Enfin, les réalités terriennes les plus sombres hantent également "En réalités". C'est que la famille Gaudillat est travaillée, génération après génération, par les secrets de famille. L'auteure s'intéresse particulièrement au rôle de mère porteuse endossé par un personnage – l'enfant lui aura été enlevé immédiatement, mais pas assez pour que cela ne se sache pas. 

L'écrivain considère aussi les affres du père Gentil (sacré nom pour un tel personnage!), paysan dévoué à ses vaches et coupable de gestes relevant de la pédophilie à l'encontre des deux garçons, Samuel et Rémi – des épisodes traumatisants dont l'auteure retrouve en particulier un geste: ces mains posées sur les épaules des enfants et qui fonctionnent comme un signal à l'attention du lecteur. S'il est le fruit d'une vocation sincère, qu'on comprend profonde, leur départ définitif pour la planète Mars peut aussi être considéré comme l'envie de rompre avec ces éléments familiaux pesants et d'écrire, radicalement, une toute nouvelle page.

Enfin, il y a cette galeriste, Lucrèce d'Alfens, qui tourne autour de la famille Gaudillat, et la maison d'édition de Goossens – autant d'éléments qui disent la réalité des vanités du monde et de l'argent.

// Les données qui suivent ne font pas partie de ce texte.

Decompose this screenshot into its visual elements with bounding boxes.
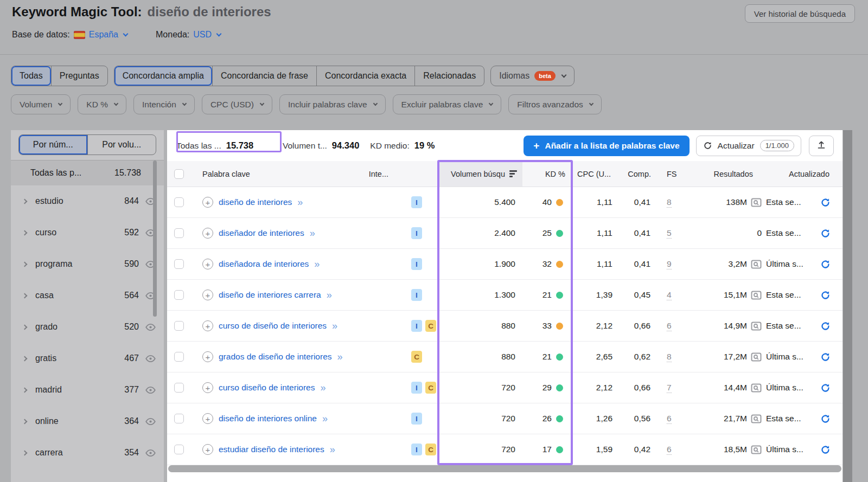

Quoi de plus opposé aux éléments autrement précieux, affectifs, qui soudent une famille? Les visées de la galeriste sur la planète-fusée montrent que si elle est sincèrement émue, son flair d'agence a ses limites: pour Isabelle en particulier, qui pourtant ne roule pas sur l'or, cette création familiale vaut davantage que toute la gloire et tout l'argent du monde.

"En réalités" apparaît ainsi comme un roman dense, fait d'ombres et de lumière. Connectant la terre au ciel, il charrie en son cœur un riche vocabulaire familial fait d'objets, de gestes, de chansons, de rituels et d'histoires qui créent autant de liens. L'écriture emprunte à la poésie, pour son travail étudié du rythme, mais aussi au théâtre, via la désignation, en ouverture de chaque chapitre, des personnages qui y apparaissent – sans oublier les dialogues amicaux de Samuel et du caillou, qui constituent une réalité à part entière, avec leur musique faite de seules répliques.

Katia Delay, En réalités, Lausanne, BSN Press, 2021.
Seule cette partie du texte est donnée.